When JWS starts up, it displays a splash screen. By default, the image displayed on this splash screen is a GIF file provided by Sun, but it is possible for a JNLP file to provide its own splash logo. This allows an attacker to pass an arbitrary GIF file to the splash logo parsing code to trigger the vulnerability.

ANALYSIS

Exploitation of this vulnerability results in the execution of arbitrary code with the privileges of the user running JWS. There are several ways to exploit this vulnerability. The most common exploitation vector is through the browser. By persuading a user to follow a link (or by compromising a trusted site), the vulnerability can be exploited by simply viewing a webpage. It would also be possible for an attacker to e-mail a JNLP file to a user or place it on a shared network drive. In this situation, a targeted user would need to manually open the file.

DETECTION

iDefense has confirmed the existence of this vulnerability in Java Web Start version 1.6_11 on Windows and Linux. Previous versions may also be affected.

Sun Microsystems reports that the vulnerability can occur in the following Java SE and Java SE for Business releases for Windows, Solaris, and Linux:

 * JDK and JRE 6 Update 12 and earlier * JDK and JRE 5.0 Update 17 and earlier 

and in the following Java SE for Business release for Windows, Solaris, and Linux:

 * SDK and JRE 1.4.2_19 and earlier 

and in the following Java SE release for Windows and Solaris:

 * SDK and JRE 1.3.1_24 and earlier 

WORKAROUND

On Windows, it is possible to prevent automatic exploitation by double-clicking such a file, or opening it through the browser by removing the file associations for JNLP files. If a user specifically selects the Java Web Start application to open the JNLP file, however, exploitation is still possible. This can be done by removing the registry key for .jnlp in the 'HKEY_CLASSES_ROOT' registry hive.

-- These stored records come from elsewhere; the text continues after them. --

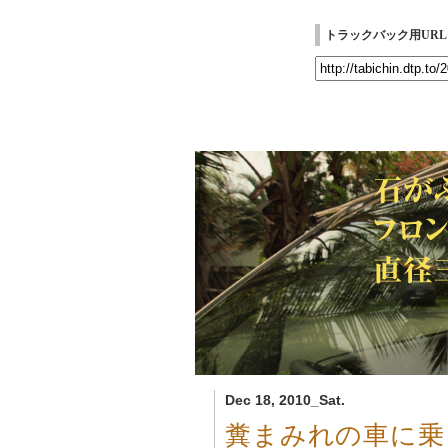
トラックバック用URL
Dec 18, 2010_Sat.
糞まみれの車に乗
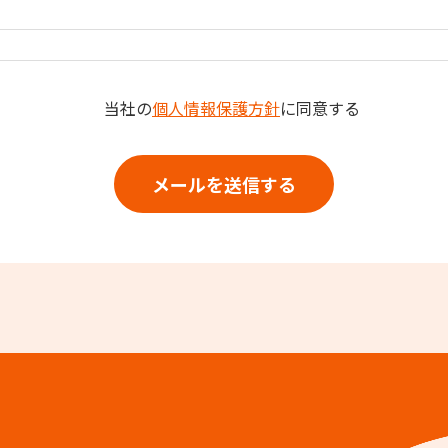
当社の
個人情報保護方針
に同意する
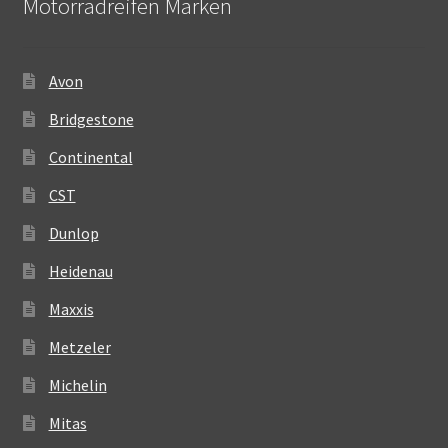
Motorradreifen Marken
Avon
Bridgestone
Continental
CST
Dunlop
Heidenau
Maxxis
Metzeler
Michelin
Mitas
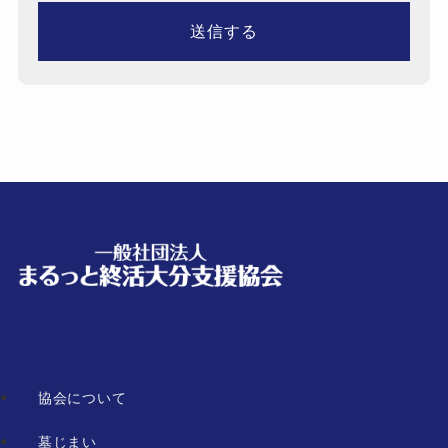
協会について
墓じまい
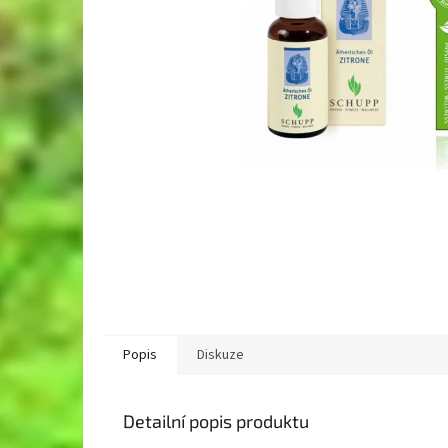
Popis
Diskuze
Detailní popis produktu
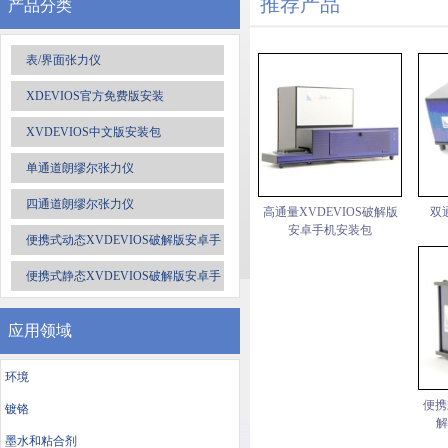
推荐产品
产品分类
表/界面张力仪
XDEVIOS官方免费版安装
XVDEVIOS中文版安装包
单通道朗缪尔张力仪
四通道朗缪尔张力仪
高通量XVDEVIOS破解版
双
安卓手机安装包
便携式动态XVDEVIOS破解版安卓手
机安装包
便携式静态XVDEVIOS破解版安卓手
机安装包
应用领域
环境
便携
镀铬
解
墨水和粘合剂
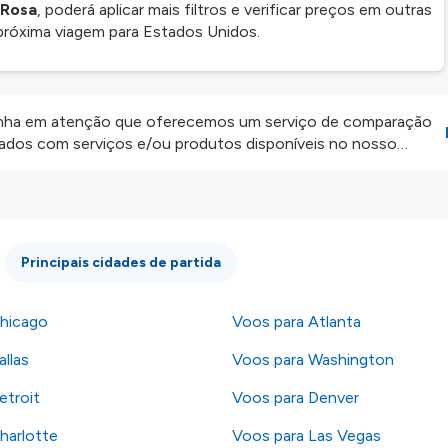
 Rosa
, poderá aplicar mais filtros e verificar preços em outras
próxima viagem para Estados Unidos.
ha em atenção que oferecemos um serviço de comparação
onados com serviços e/ou produtos disponíveis no nosso
iros externos. Fazemos o nosso melhor para lhe mostrar
e não somos responsáveis pela integridade ou pela precisão
 atenção todas as condições no website do parceiro antes de
os nossos
Termos e Condições
.
Principais cidades de partida
hicago
Voos para Atlanta
llas
Voos para Washington
etroit
Voos para Denver
harlotte
Voos para Las Vegas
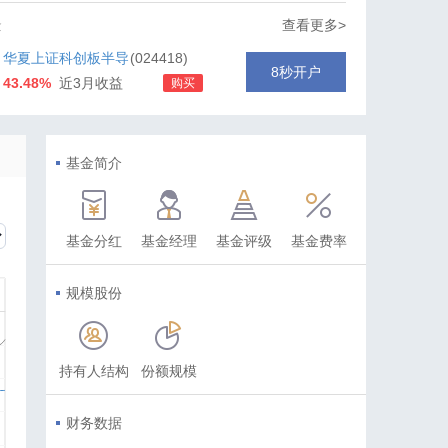
金
查看更多>
华夏上证科创板半导
(024418)
8秒开户
43.48%
近3月收益
购买
体材料设备主题ETF
发起式联接C
基金简介
基金分红
基金经理
基金评级
基金费率
规模股份
持有人结构
份额规模
财务数据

An additional workaround which will prevent all exploitation attempts is to rename the splashscreen library so that Java Web Start will not be able to load it. This file is found in different locations depending on the platform and installation choices. One such location is:

C:Program FilesJavajre6binsplashscreen.dll

Renaming this file to splashscreen.dll.bak will prevent it from being loaded.

VENDOR RESPONSE

Sun Microsystem Inc. has released a patch which addresses this issue. For more information, consult their advisory at the following URL:

http://sunsolve.sun.com/search/document.do?assetkey=1-66-254571-1

CVE INFORMATION

A Mitre Corp. Common Vulnerabilities and Exposures (CVE) number has not been assigned yet.

DISCLOSURE TIMELINE

02/18/2009 - Initial Contact
02/18/2009 - PoC Requested
02/19/2009 - PoC Sent
03/10/2009 - Disclosure Date Set
03/25/2009 - Coordinated Public Disclosure

CREDIT

This vulnerability was reported to iDefense by regenrecht.

Get paid for vulnerability research
http://labs.idefense.com/methodology/vulnerability/vcp.php

Free tools, research and upcoming events
http://labs.idefense.com/

LEGAL NOTICES

Copyright © 2009 Verisign, Inc.

Permission is granted for the redistribution of this alert electronically. It may not be edited in any way without the express written consent of iDefense. If you wish to reprint the whole or any part of this alert in any other medium other than electronically, please e-mail customer service for permission.

Disclaimer: The information in the advisory is believed to be accurate at the time of publishing based on currently available information. Use of the information constitutes acceptance for use in an AS IS condition. There are no warranties with regard to this information. Neither the author nor the publisher accepts any liability for any direct, indirect, or consequential loss or damage arising from use of, or reliance on, this information.